Когда беднягу д\'Алоса разбудили во время послеобеденного сна, чтобы вызвать его в Верховный суд, он было решил, что председателем назначают его.

– …чтобы сообщить вам, что утверждаю вас в должности прокурора Уголовной палаты.

Несмотря на то что мир вокруг него рушился, новости это были хорошие. Ведь дон Мануэль уже вообразил, что его сейчас пошлют ко всем чертям, такие замечательные у них сложились взаимоотношения. Самый глубоко укоренившийся инстинкт дикого зверя – это борьба за выживание, и дон Мануэль пробормотал: «Благодарю вас… ваша честь».

«„Вот именно“. „Превосходно, ваша честь“. Этот болван уже со мной не шутки шутит», – подумал дон Рафель и обнажил острые зубы в гримасе, очень отдаленно напоминающей улыбку. Теперь дон Рафель припоминал, что их беседа шестилетней давности затянулась надолго, за разговорами о всякой бесполезной чепухе; между строк дон Рафель дал понять, что, по его мнению, да и по мнению общепринятому, на важные посты людей назначают для почета, а не для того, чтобы нагрузить их работой. Они распрощались, отвесив друг другу чрезвычайно вежливый поклон, и как только дон Рафель остался в одиночестве, он снова раскрыл папку своего предшественника, куда она подевалась, эта… Ах, вот она: гравюра. Выходит, его честь дон Сальвадор Памьес, по форс-мажорным обстоятельствам покинувший пост председателя Королевского верховного суда, развлекался… Выходит, покойный председатель суда дон Сальвадор, homo notabilis tanquam pristinus in Barcinona[210], занимался… Бедняга… Всегда есть в жизни место неожиданностям… Его честь положил гравюру на стол и собирался порыться в папке, не найдет ли чего еще. Но тут судебный пристав внезапно открыл дверь.

– Куда без разрешения?! – взревел его честь, яростно вскакивая и ухитряясь между тем прикрыть гравюру той же самой папкой.

– Простите, ваша честь… – произнес пристав, едва не провалившись сквозь землю.

С того самого дня в кабинет его чести без стука никто не входил, а в ящиках этого кабинета обнаружились еще две гравюры. Прелестные. Божественные. Как живые. Ох, до чего же хороши! Он унес их домой и запер на замок в своем письменном столе, подальше от когтей доньи Марианны. Надежно их спрятал.

Дон Рафель снова бросил взгляд на дверь. Прокурор опаздывал. Ну что ж; торопиться ему было некуда. Он зевнул, стоя посреди кабинета. Ему было хорошо, хорошо до блаженства. Он подошел к столу и открыл второй ящик, где хранил табак. Ему захотелось закурить сигару из футляра, привезенного с Кубы.

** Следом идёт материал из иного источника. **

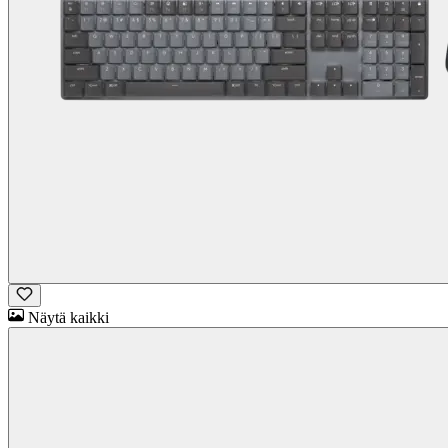
Näytä kaikki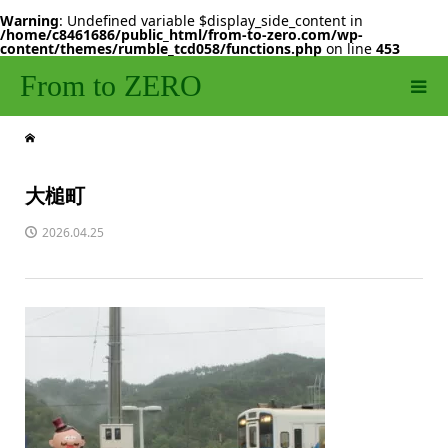
Warning
: Undefined variable $display_side_content in
/home/c8461686/public_html/from-to-zero.com/wp-
content/themes/rumble_tcd058/functions.php
on line
453
From to ZERO
大槌町
2026.04.25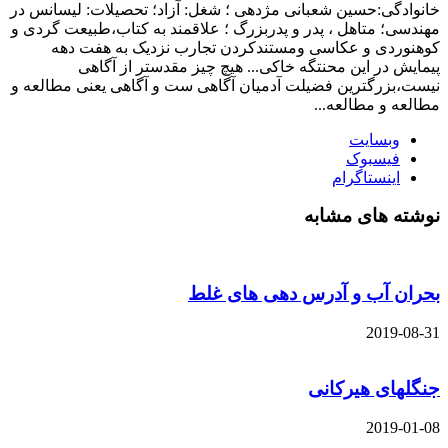
نوادگی:حسین شعبانی مژدهی ؛ شغل: آزاد؛ تحصیلات: لیسانس در
ندسی؛ متاهل ، پدر و پدربزرگ ؛ علاقمند به کتاب،طبیعت گردی و
هنوردی و عکاسی ومستندکردن تجارب نزدیک به هفت دهه
مایش در این محنتگه خاکی... هیچ چیز مقدستر از آگاهی
ست،بزرگترین فضیلت آدمیان آگاهی ست و آگاهی یعنی مطالعه و
العه و مطالعه...
وبسایت
فیسبوک
اینستاگرام
شته های مشابه
ران آب و آدرس دهی های غلط
2019-08-
گلهای هیرکانی
2019-01-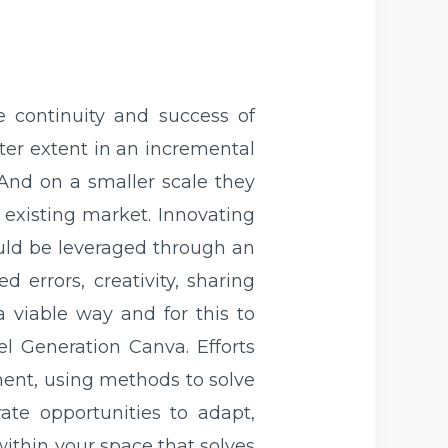
 continuity and success of
ater extent in an incremental
And on a smaller scale they
 existing market. Innovating
uld be leveraged through an
 errors, creativity, sharing
 viable way and for this to
 Generation Canva. Efforts
ment, using methods to solve
te opportunities to adapt,
ithin your space that solves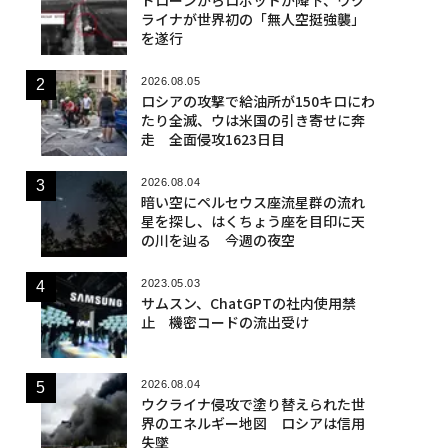
ライナが世界初の「無人空挺強襲」
を遂行
2026.08.05
ロシアの攻撃で給油所が150キロにわ
たり全滅、ウは米国の引き寄せに奔
走 全面侵攻1623日目
2026.08.04
暗い空にペルセウス座流星群の流れ
星を探し、はくちょう座を目印に天
の川を辿る 今週の夜空
2023.05.03
サムスン、ChatGPTの社内使用禁
止 機密コードの流出受け
2026.08.04
ウクライナ侵攻で塗り替えられた世
界のエネルギー地図 ロシアは信用
失墜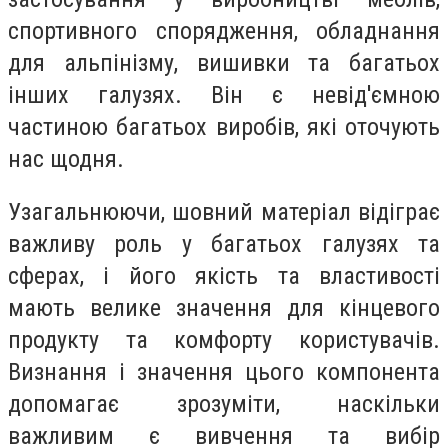
спортивного спорядження, обладнання
для альпінізму, вишивки та багатьох
інших галузях. Він є невід'ємною
частиною багатьох виробів, які оточують
нас щодня.
Узагальнюючи, шовний матеріал відіграє
важливу роль у багатьох галузях та
сферах, і його якість та властивості
мають велике значення для кінцевого
продукту та комфорту користувачів.
Визнання і значення цього компонента
допомагає зрозуміти, наскільки
важливим є вивчення та вибір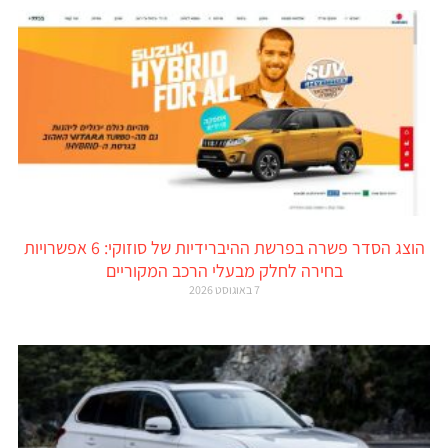
הוצג הסדר פשרה בפרשת ההיברידיות של סוזוקי: 6 אפשרויות
בחירה לחלק מבעלי הרכב המקוריים
7 באוגוסט 2026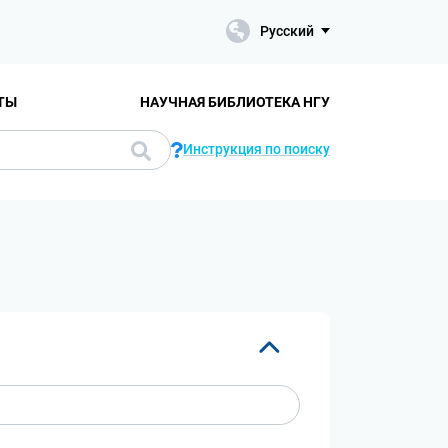
Русский
ТЫ
НАУЧНАЯ БИБЛИОТЕКА НГУ
Инструкция по поиску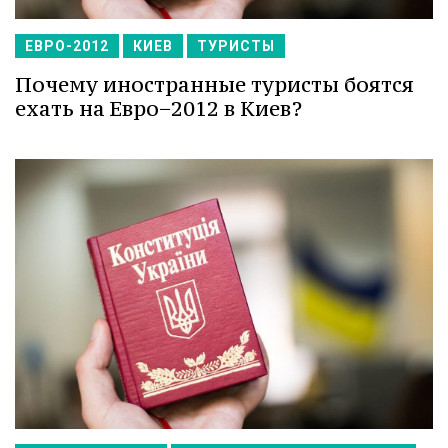
ЕВРО-2012
КИЕВ
ТУРИСТЫ
Почему иностранные туристы боятся
ехать на Евро−2012 в Киев?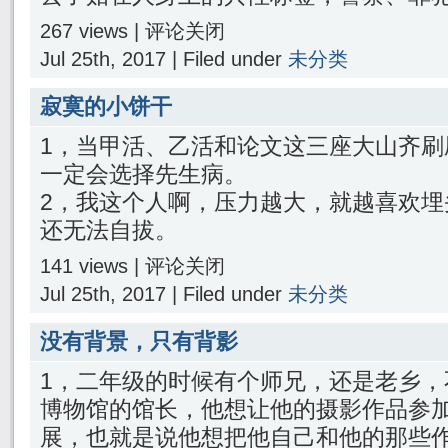
267 views |
评论关闭
Jul 25th, 2017 | Filed under
未分类
寂寞的小饼干
1，当甲活、乙活和论文这三座大山齐刷
一定会选择先生病。
2，我这个人啊，压力越大，就越喜欢埋
还无法自拔。
141 views |
评论关闭
Jul 25th, 2017 | Filed under
未分类
没有背景，只有背影
1，二年级的时候有个师兄，还是老乡，
博物馆的馆长，他想让他的摄影作品参
展，也就是说他想把他自己和他的那些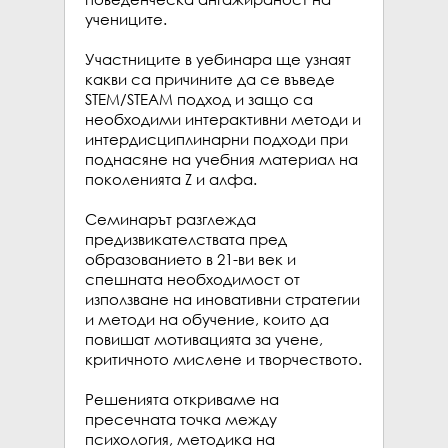
учениците.

Участниците в уебинара ще узнаят 
какви са причините да се въведе 
STEM/STEAM подход и защо са 
необходими интерактивни методи и 
интердисциплинарни подходи при 
поднасяне на учебния материал на 
поколенията Z и алфа.

Семинарът разглежда 
предизвикателствата пред 
образованието в 21-ви век и 
спешната необходимост от 
използване на иновативни стратегии 
и методи на обучение, които да 
повишат мотивацията за учене, 
критичното мислене и творчеството.

Решенията откриваме на 
пресечната точка между 
психология, методика на 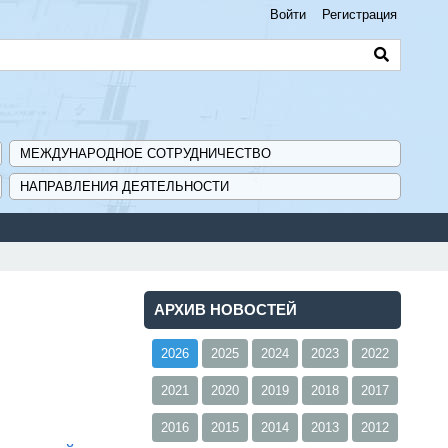
Войти
Регистрация
МЕЖДУНАРОДНОЕ СОТРУДНИЧЕСТВО
НАПРАВЛЕНИЯ ДЕЯТЕЛЬНОСТИ
АРХИВ НОВОСТЕЙ
2026
2025
2024
2023
2022
2021
2020
2019
2018
2017
2016
2015
2014
2013
2012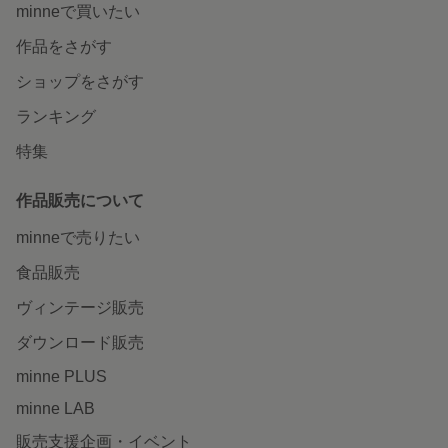
minneで買いたい
作品をさがす
ショップをさがす
ランキング
特集
作品販売について
minneで売りたい
食品販売
ヴィンテージ販売
ダウンロード販売
minne PLUS
minne LAB
販売支援企画・イベント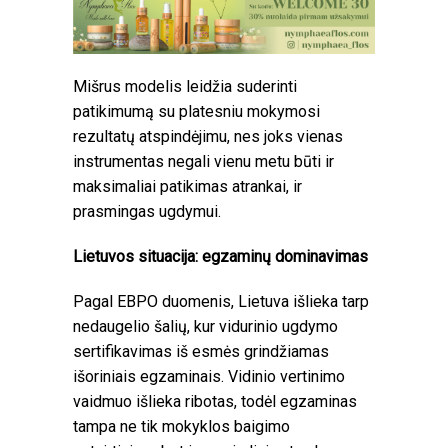
Mišrus modelis leidžia suderinti
patikimumą su platesniu mokymosi
rezultatų atspindėjimu, nes joks vienas
instrumentas negali vienu metu būti ir
maksimaliai patikimas atrankai, ir
prasmingas ugdymui.
Lietuvos situacija: egzaminų dominavimas
Pagal EBPO duomenis, Lietuva išlieka tarp
nedaugelio šalių, kur vidurinio ugdymo
sertifikavimas iš esmės grindžiamas
išoriniais egzaminais. Vidinio vertinimo
vaidmuo išlieka ribotas, todėl egzaminas
tampa ne tik mokyklos baigimo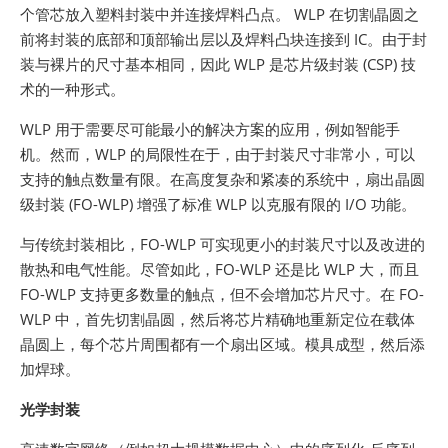
个管芯放入塑料封装中并连接焊料凸点。 WLP 在切割晶圆之
前将封装的底部和顶部输出层以及焊料凸块连接到 IC。由于封
装与裸片的尺寸基本相同，因此 WLP 是芯片级封装 (CSP) 技
术的一种形式。
WLP 用于需要尽可能最小的解决方案的应用，例如智能手
机。然而，WLP 的局限性在于，由于封装尺寸非常小，可以
支持的触点数量有限。在高度复杂和紧凑的系统中，扇出晶圆
级封装 (FO-WLP) 增强了标准 WLP 以克服有限的 I/O 功能。
与传统封装相比，FO-WLP 可实现更小的封装尺寸以及改进的
散热和电气性能。尽管如此，FO-WLP 还是比 WLP 大，而且
FO-WLP 支持更多数量的触点，但不会增加芯片尺寸。在 FO-
WLP 中，首先切割晶圆，然后将芯片精确地重新定位在载体
晶圆上，每个芯片周围都有一个扇出区域。模具成型，然后添
加焊球。
光学封装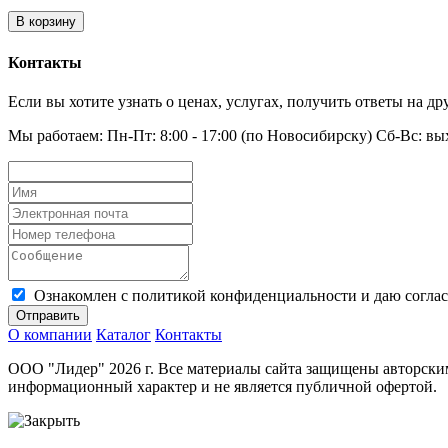
В корзину
Контакты
Если вы хотите узнать о ценах, услугах, получить ответы на 
Мы работаем: Пн-Пт: 8:00 - 17:00 (по Новосибирску) Сб-Вс: в
Ознакомлен с политикой конфиденциальности и даю соглас
Отправить
О компании
Каталог
Контакты
ООО "Лидер" 2026 г. Все материалы сайта защищены авторским
информационный характер и не является публичной офертой.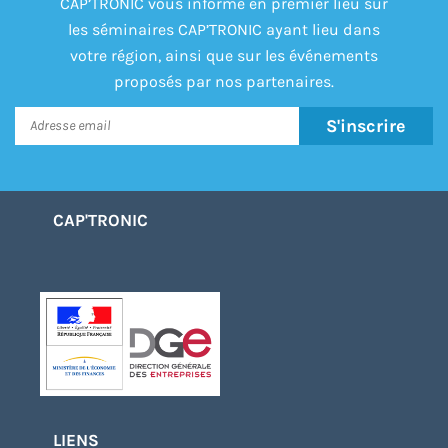
CAP’TRONIC vous informe en premier lieu sur
les séminaires CAP’TRONIC ayant lieu dans
votre région, ainsi que sur les événements
proposés par nos partenaires.
S'inscrire
CAP'TRONIC
LIENS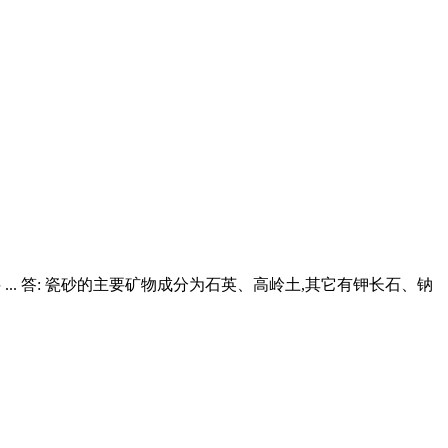
原料 ... 答: 瓷砂的主要矿物成分为石英、高岭土,其它有钾长石、钠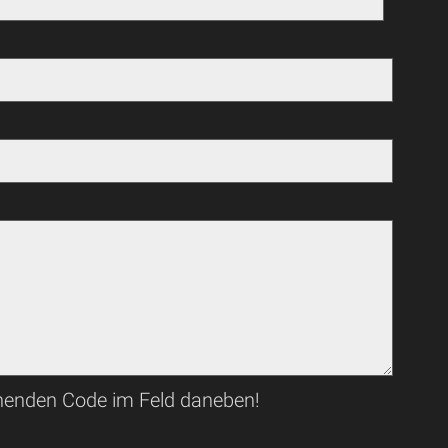
ehenden Code im Feld daneben!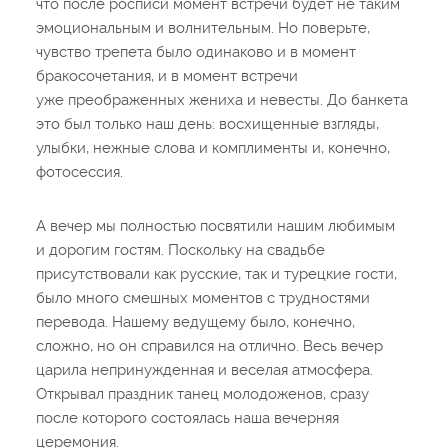
что после росписи момент встречи будет не таким
эмоциональным и волнительным. Но поверьте,
чувство трепета было одинаково и в момент
бракосочетания, и в момент встречи
уже преображенных жениха и невесты. До банкета
это был только наш день: восхищенные взгляды,
улыбки, нежные слова и комплименты и, конечно,
фотосессия.
А вечер мы полностью посвятили нашим любимым
и дорогим гостям. Поскольку на свадьбе
присутствовали как русские, так и турецкие гости,
было много смешных моментов с трудностями
перевода. Нашему ведущему было, конечно,
сложно, но он справился на отлично. Весь вечер
царила непринужденная и веселая атмосфера.
Открывал праздник танец молодоженов, сразу
после которого состоялась наша вечерняя
церемония.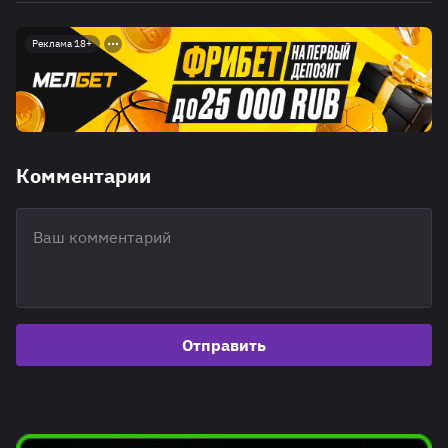
Реклама 18+
Комментарии
Отправить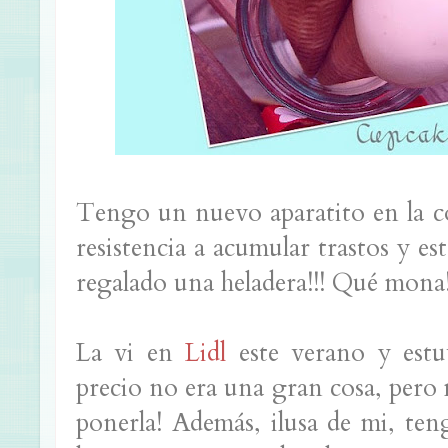
Tengo un nuevo aparatito en la c
resistencia a acumular trastos y e
regalado una heladera!!! Qué mona
La vi en
Lidl
este verano y estu
precio no era una gran cosa, pero 
ponerla! Además, ilusa de mi, ten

Глядя на дымок, лениво поднимавшийся от сигары, дон Рафель вообразил, что это не дым, а сидеральная туманность, и почувствовал себя еще лучше. Ему вспомнилось, что приближались дни, когда ему передохнуть будет некогда от суеты официальных заседаний и празднеств, посвященных окончанию календарного года, не говоря уже о самом новогоднем празднике, устраиваемом в честь наступления нового века и обещавшем удаться на славу, если только его не испортит дождь, который снова начал лить как из ведра. На несколько мгновений дон Рафель почувствовал себя в плену монотонного шума ливня. Он отодвинулся от окна с сигарой в руке; ему подумалось… но в такой дождь следовало запастись терпением. Пока он прикидывал, да или нет, в дверь трижды постучали. Господин прокурор дон Мануэль д\'Алос, по кличке Дурачина, принес ему весть: оба приговоренных, как убийца соловьев, так и убийца проституток, были казнены в соответствии с требованиями закона. Laus Deo[211]. А вслед за прокурором господин главный судья Третьей, или же Уголовной, палаты тоже вошел в кабинет, где прокурор и председатель Верховного суда ожидали его, прикрывая руками срамные части тела, в соответствии с требованиями протокола, и подтвердил слова прокурора: приговор приведен в исполнение, правосудие свершилось, и снова laus Deo. Дон Рафель воспользовался случаем, чтобы сообщить органам Уголовной палаты, в лице наиболее важных ее представителей, здесь присутствующих, что из соображений человеколюбия дает позволение, чтобы место захоронения тела казненного Перрамона было оставлено на усмотрение членов его семьи. Утвердительно кивнув, господин главный судья поинтересовался:

– А с телом другого казненного, голландца, что будем делать, ваша честь? Каковы будут ваши распоряжения на этот счет?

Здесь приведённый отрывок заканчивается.